Setting Up the “Next” Successor for Success
Iger isn’t just looking for a name; he is looking for a system. Unlike the Chapek era, where the successor was thrown into the deep end without a proper support structure, Iger is reportedly mentoring four internal frontrunners:
- Dana Walden: Co-Chairman of Disney Entertainment, lauded for her deep ties to talent.
- Alan Bergman: The movie mogul responsible for the studio’s biggest hits.
- Josh D’Amaro: The beloved Chairman of Disney Parks, Experiences, and Products.
- Jimmy Pitaro is the Chairman of ESPN, who has navigated the difficult transition to digital sports.
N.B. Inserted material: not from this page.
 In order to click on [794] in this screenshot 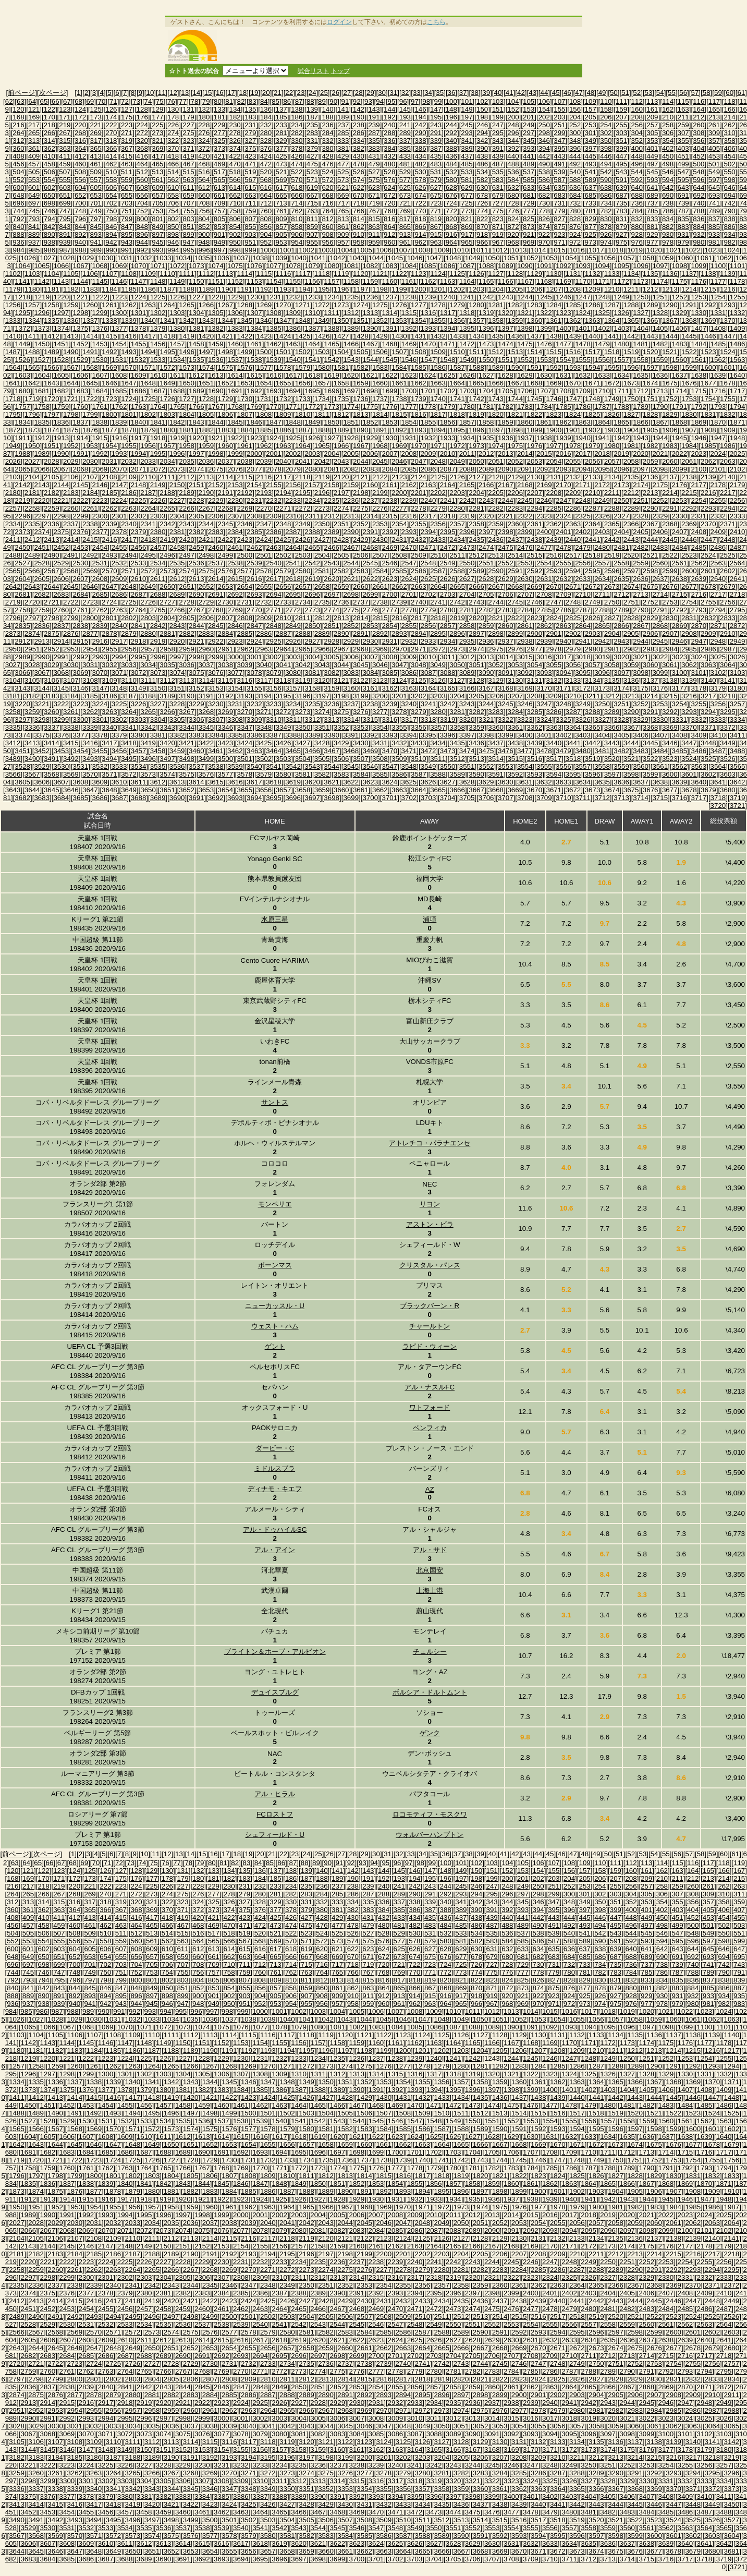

Iger’s goal is to leave behind a company that is “leaner, meaner, and more creative.” By fixing the balance sheet and the organizational structure before the next CEO takes over, he hopes to give his predecessor a clear runway rather than a burning building.
Why 2026 is the Critical Year for Disney
The clock is ticking. Iger’s contract expires at the end of 2026, and the pressure is on to name a successor soon to allow for a year-long “shadowing” period.

Iger’s candor about Chapek serves a strategic purpose. By highlighting the “mess” he inherited, Iger justifies his high salary and the aggressive changes he’s made. It also serves as a warning to the Board: they cannot afford another leader who doesn’t understand the “DNA” of Disney.
The CEO has emphasized that he wants the next person to be more than just a manager—they must be a “custodian of the brand.” He wants to leave a legacy of a “restored” Disney, ensuring that when he finally walks away for the second time, it’s for good.
Conclusion: The “Repairman” CEO
Bob Iger’s return will likely be remembered as the “Repairman” era. He didn’t come back to buy another Pixar or 21st Century Fox; he came back to fix the internal pipes and reconnect with the fans.

By openly blaming Chapek for the company’s recent struggles, Iger is drawing a clear line in the sand. He is positioning himself as the savior who stepped back in to save Disney from its own corporate hubris. Whether his “master plan” for succession works remains to be seen, but one thing is sure: Iger is determined not to let a “Chapek-sized” shadow fall over Disney ever again.